Heute ist der 18.04.2026 und die Diskussion um die Krypto-Regulierung in den USA hat einen neuen Höhepunkt erreicht. Der Entwurf zum Clarity Act, der für Klarheit bezüglich der Regulierung von Stablecoins sorgen soll, stagniert derzeit. Senator Thom Tillis hat angekündigt, dass die Veröffentlichung frühestens nächste Woche erfolgen wird. Dieser Rückschlag ist dem Umstand geschuldet, dass politische Diskussionen über wichtige Details noch immer im Gange sind. Eine zentrale Frage bleibt: Dürfen Anleger für das Halten von Stablecoins Belohnungen erhalten? Der aktuelle Entwurf sieht vor, dass nur für „aktive“ Tätigkeiten, wie Transaktionen, Renditen ausgeschüttet werden dürfen.

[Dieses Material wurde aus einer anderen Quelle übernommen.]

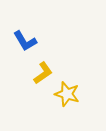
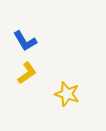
yellow L-shape: moved 16 px left
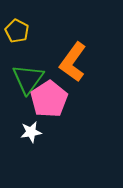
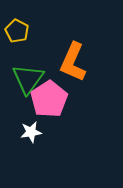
orange L-shape: rotated 12 degrees counterclockwise
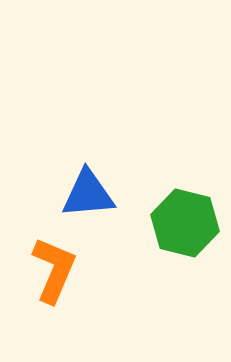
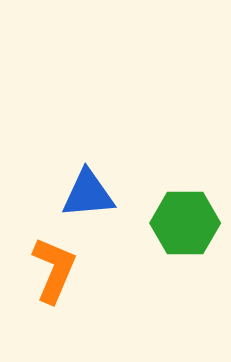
green hexagon: rotated 14 degrees counterclockwise
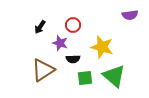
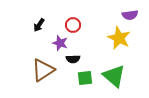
black arrow: moved 1 px left, 2 px up
yellow star: moved 17 px right, 9 px up; rotated 10 degrees clockwise
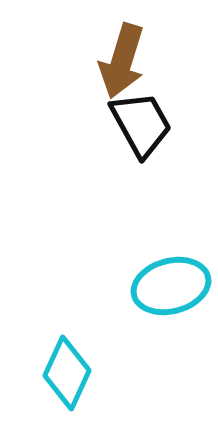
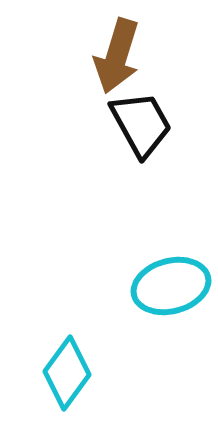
brown arrow: moved 5 px left, 5 px up
cyan diamond: rotated 12 degrees clockwise
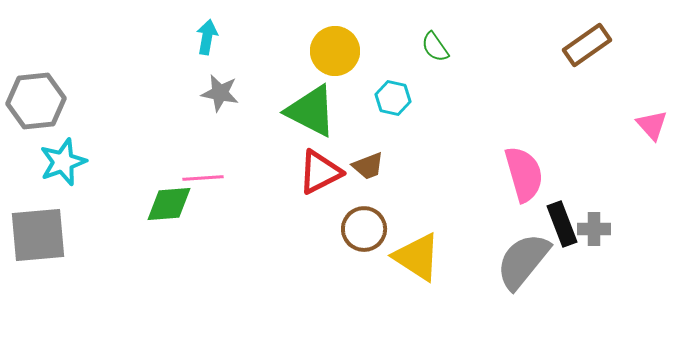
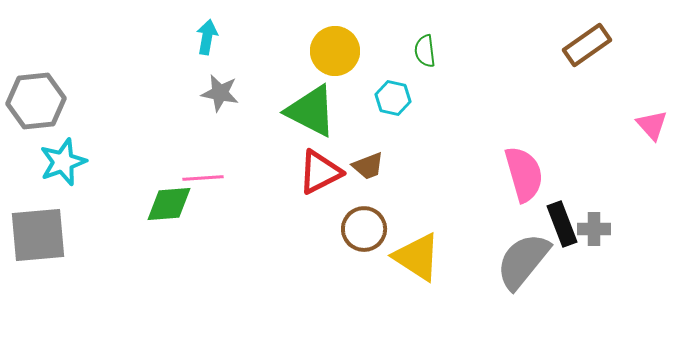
green semicircle: moved 10 px left, 4 px down; rotated 28 degrees clockwise
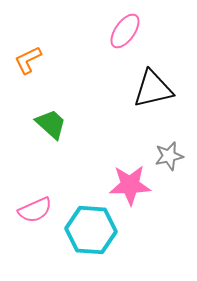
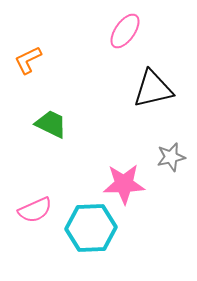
green trapezoid: rotated 16 degrees counterclockwise
gray star: moved 2 px right, 1 px down
pink star: moved 6 px left, 1 px up
cyan hexagon: moved 2 px up; rotated 6 degrees counterclockwise
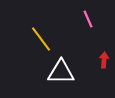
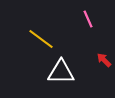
yellow line: rotated 16 degrees counterclockwise
red arrow: rotated 49 degrees counterclockwise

Die Banken in den USA zeigen sich besorgt über die möglichen Auswirkungen einer solchen Regelung auf ihr Geschäftsmodell, insbesondere wenn Stablecoins hohe Zinsen bieten könnten. Bankenverbände haben massive Lobbyarbeit gegen die Regelung betrieben, während Krypto-Unternehmen, darunter Coinbase, das geplante Verbot von Zinszahlungen auf Stablecoins scharf kritisieren. Der GENIUS Act hat bereits ein Verbot von Zinszahlungen für Herausgeber von Stablecoins eingeführt, wodurch Drittanbieter sich in einer rechtlichen Grauzone befanden, die der Clarity Act schließen möchte. Trotz mehrerer Treffen im Weißen Haus gibt es jedoch bislang keine Einigung, was das ursprüngliche Ziel, das Gesetz bis Ende 2026 zu verabschieden, gefährdet.

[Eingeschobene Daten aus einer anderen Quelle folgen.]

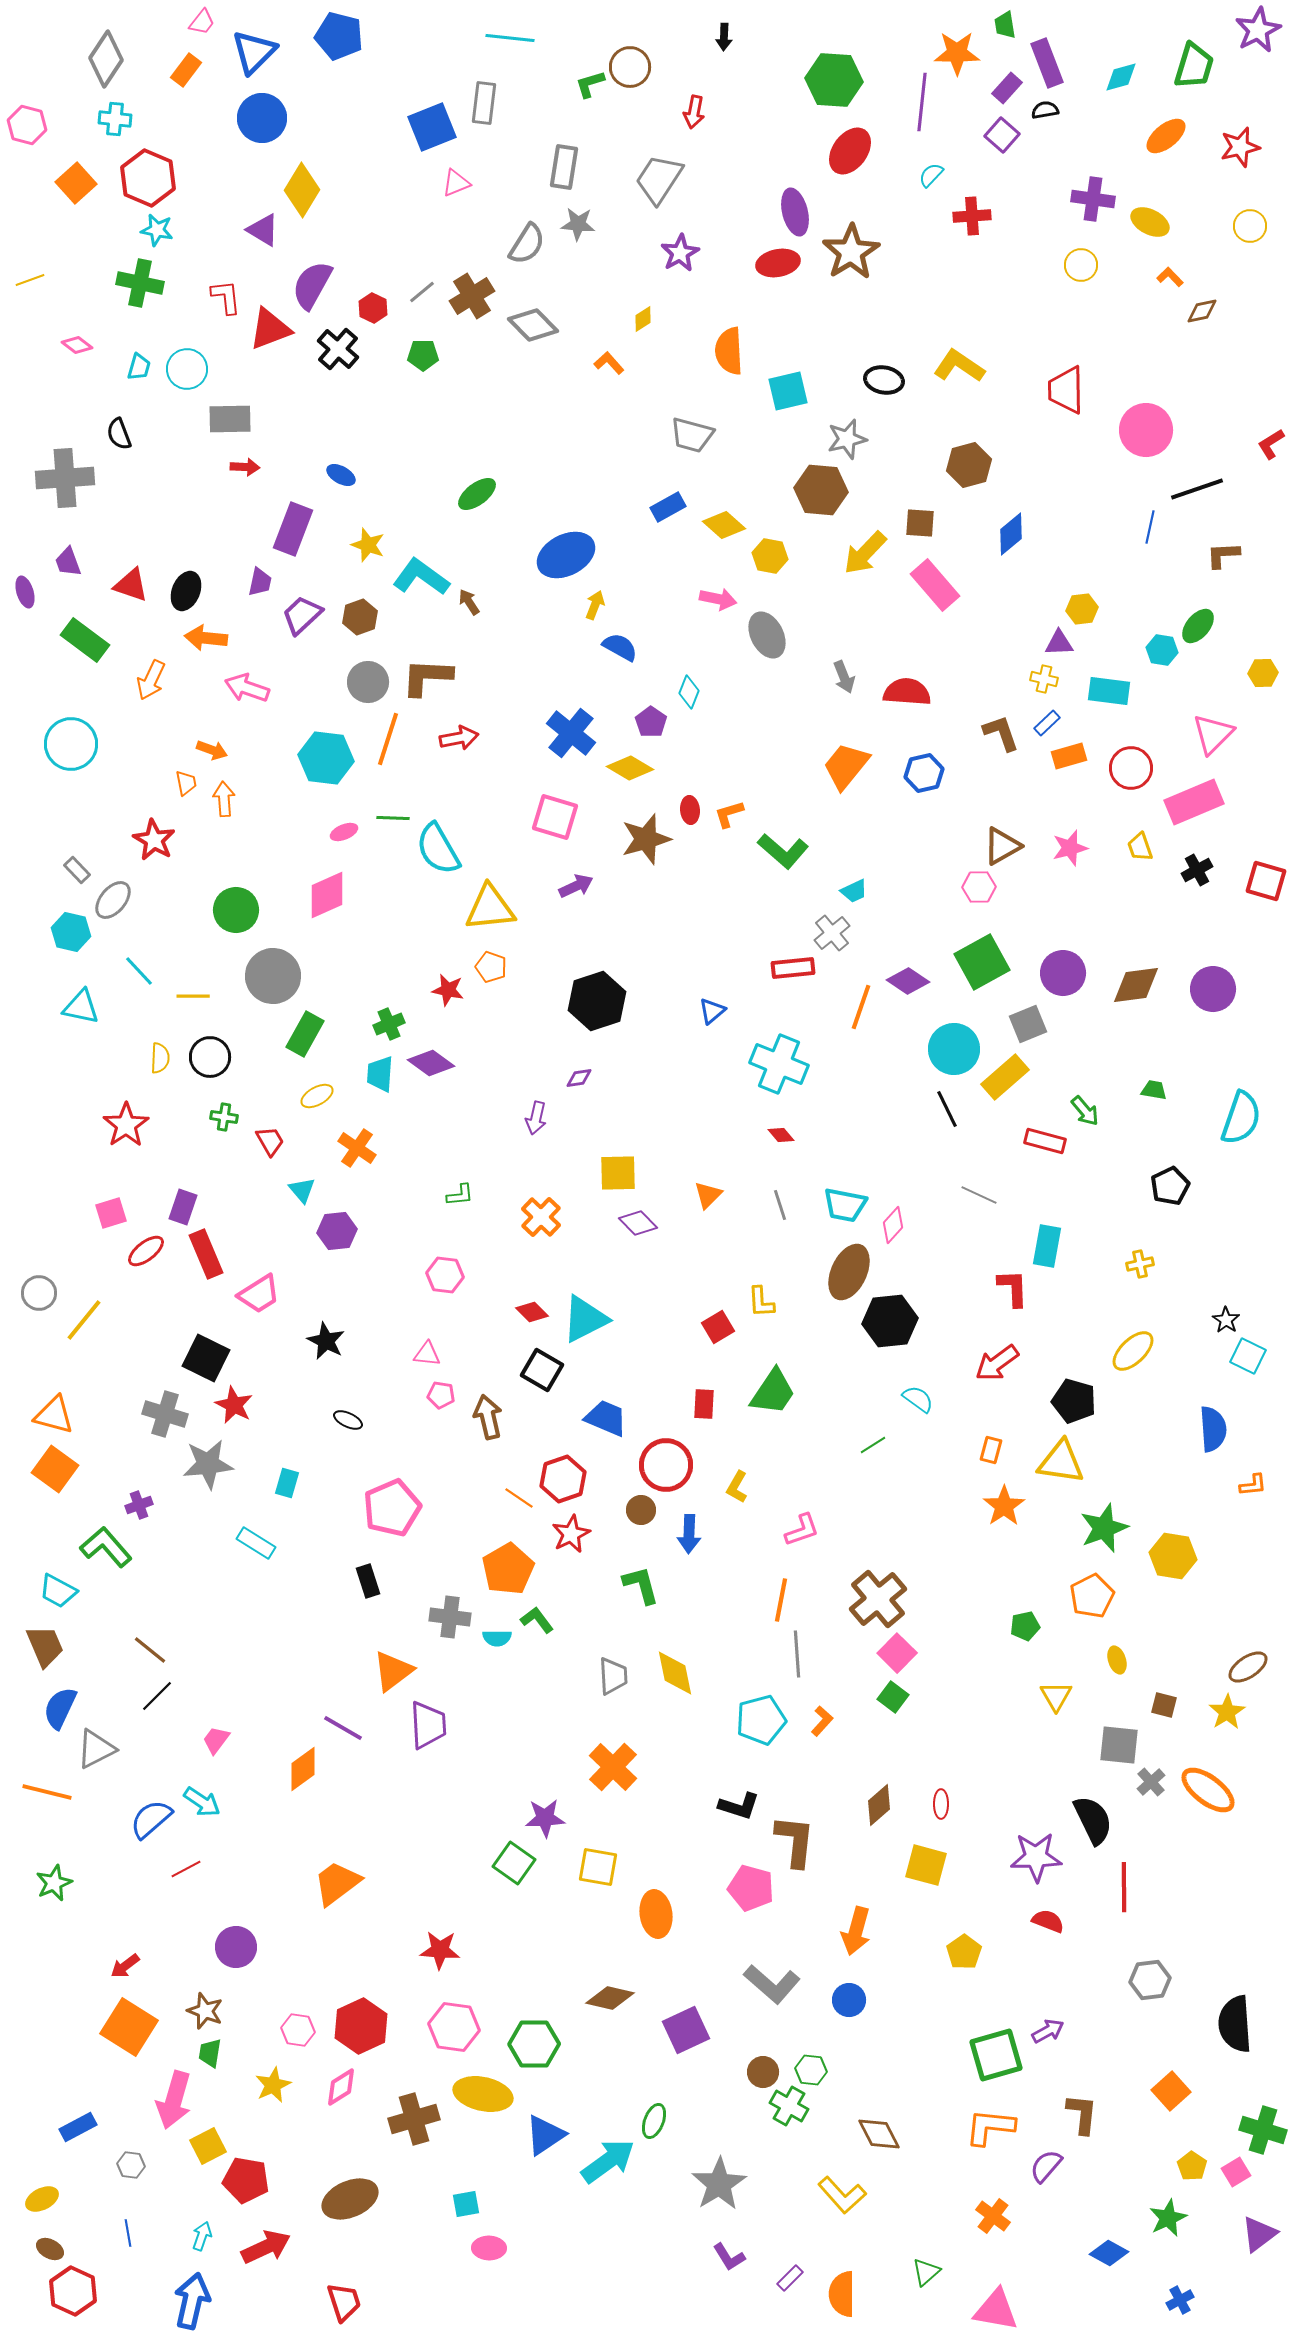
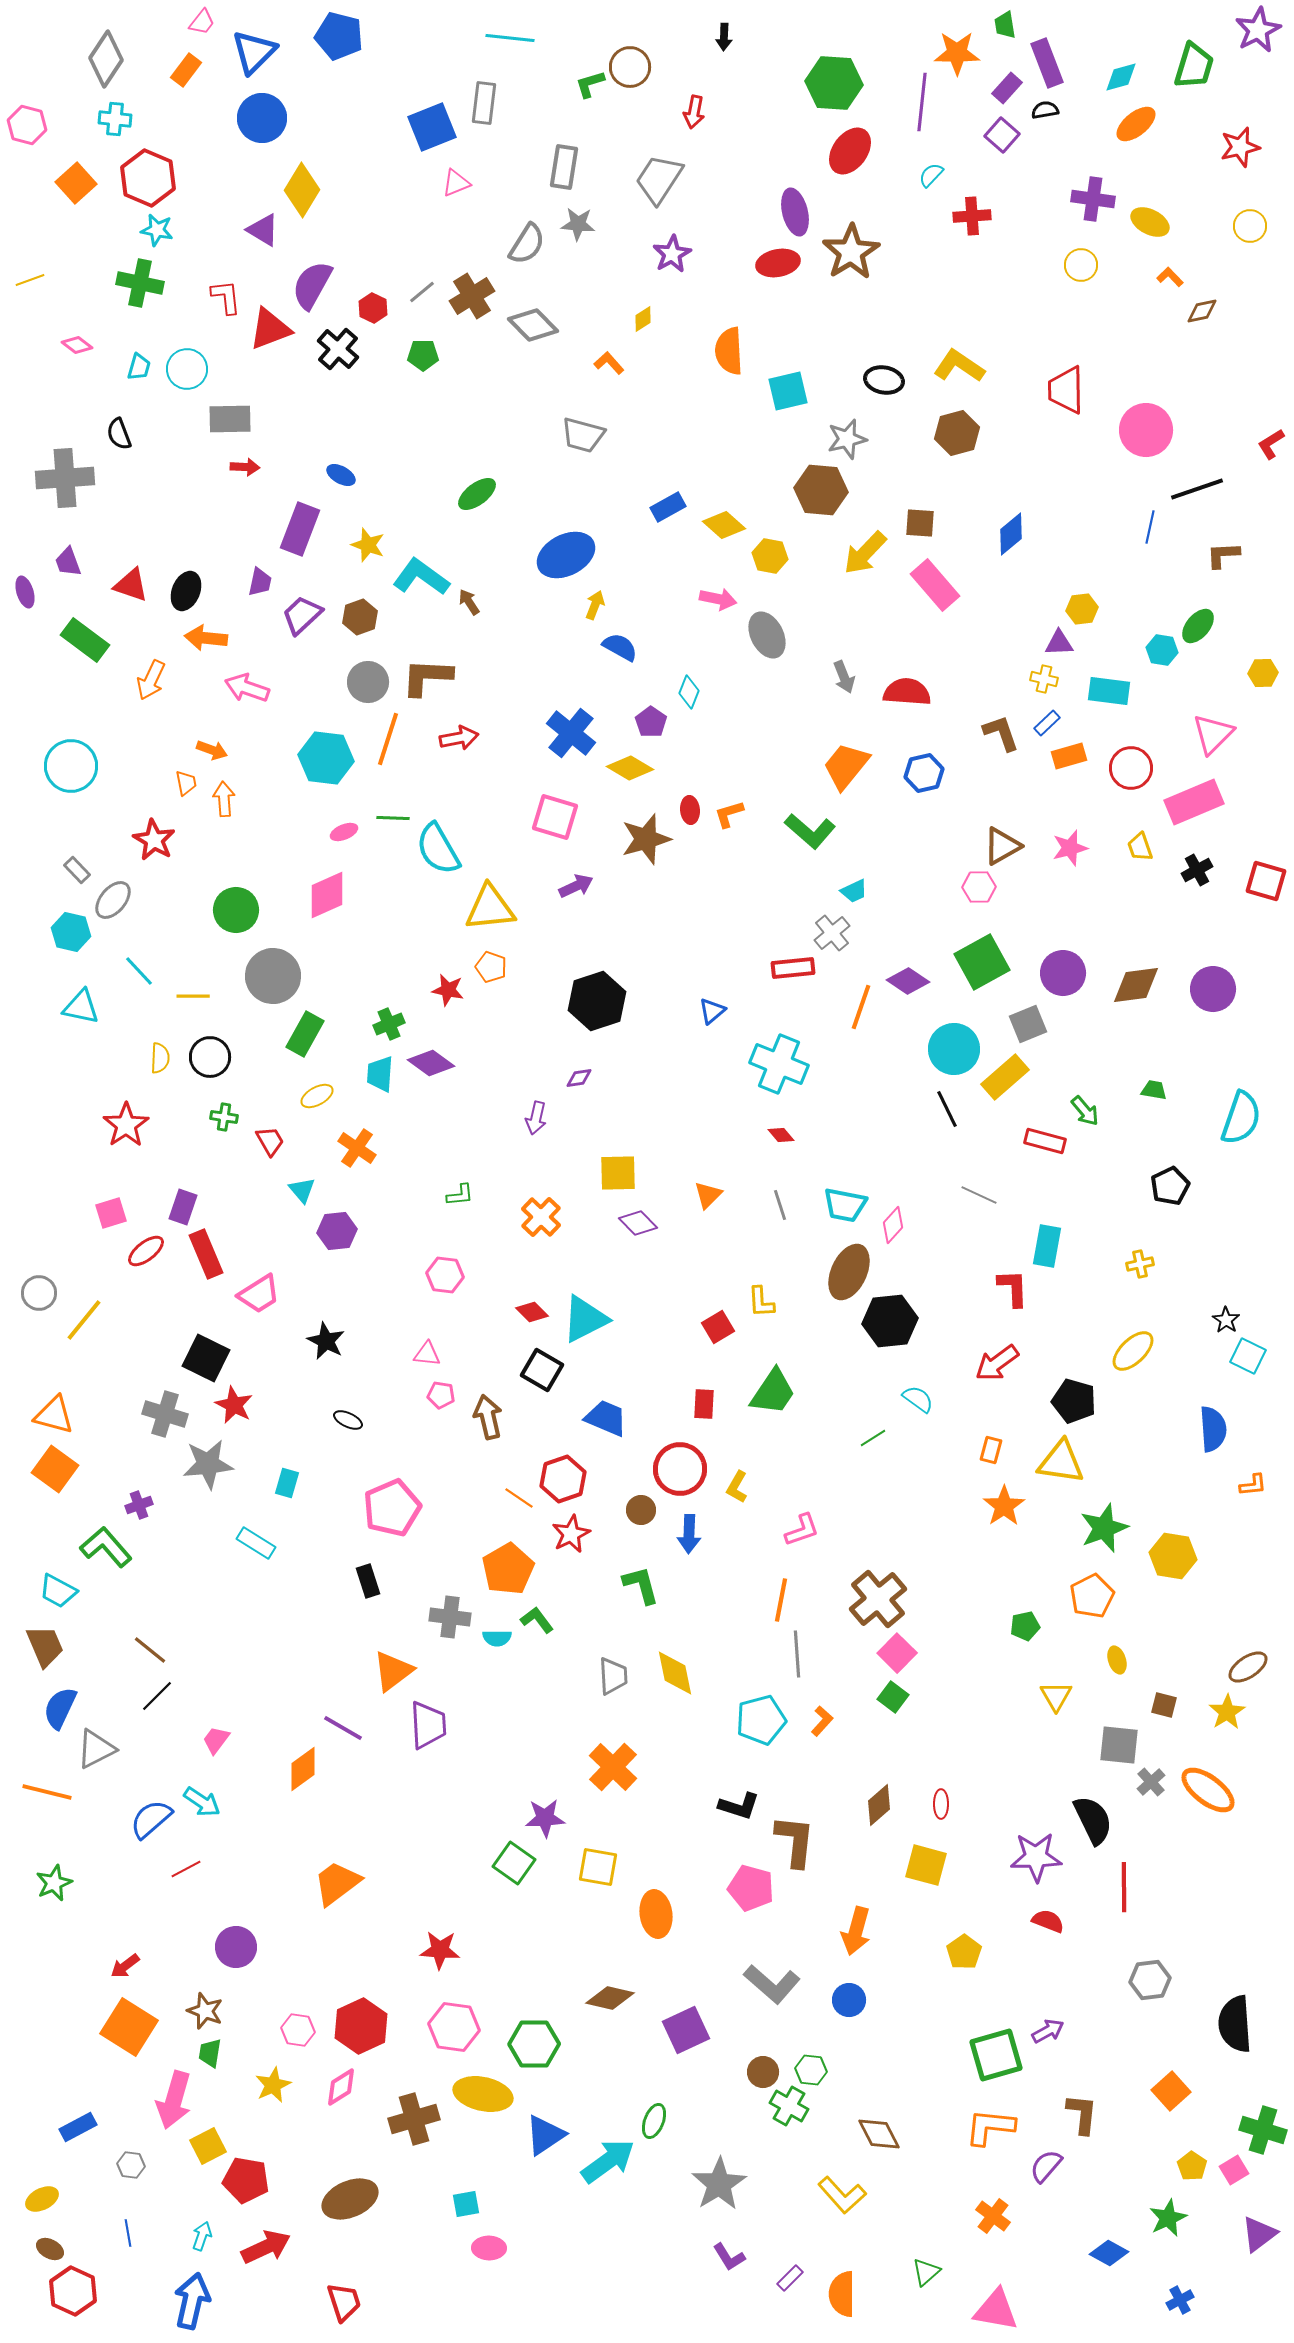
green hexagon at (834, 80): moved 3 px down
orange ellipse at (1166, 136): moved 30 px left, 12 px up
purple star at (680, 253): moved 8 px left, 1 px down
gray trapezoid at (692, 435): moved 109 px left
brown hexagon at (969, 465): moved 12 px left, 32 px up
purple rectangle at (293, 529): moved 7 px right
cyan circle at (71, 744): moved 22 px down
green L-shape at (783, 851): moved 27 px right, 20 px up
green line at (873, 1445): moved 7 px up
red circle at (666, 1465): moved 14 px right, 4 px down
pink square at (1236, 2172): moved 2 px left, 2 px up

Der Konflikt zwischen Banken und Krypto-Industrie

Der Konflikt zwischen dem klassischen Bankensystem und der Krypto-Industrie verschärft sich weiter. Die American Bankers Association (ABA) hat Berichte aus dem Weißen Haus kritisiert, die darauf hinweisen, dass ein Verbot von Stablecoin-Erträgen nur begrenzte Auswirkungen auf klassische Bankkredite hätte. Allerdings warnt die ABA vor möglichen Kapitalverschiebungen, die auftreten könnten, wenn Stablecoin-Renditen erlaubt werden. Besonders kleinere Regionalbanken, die stark von klassischen Einlagen abhängen, könnten unter einem Kapitalabfluss leiden, was wiederum die Kostenstruktur der Banken und die Kreditvergabe in lokalen Märkten beeinflussen könnte.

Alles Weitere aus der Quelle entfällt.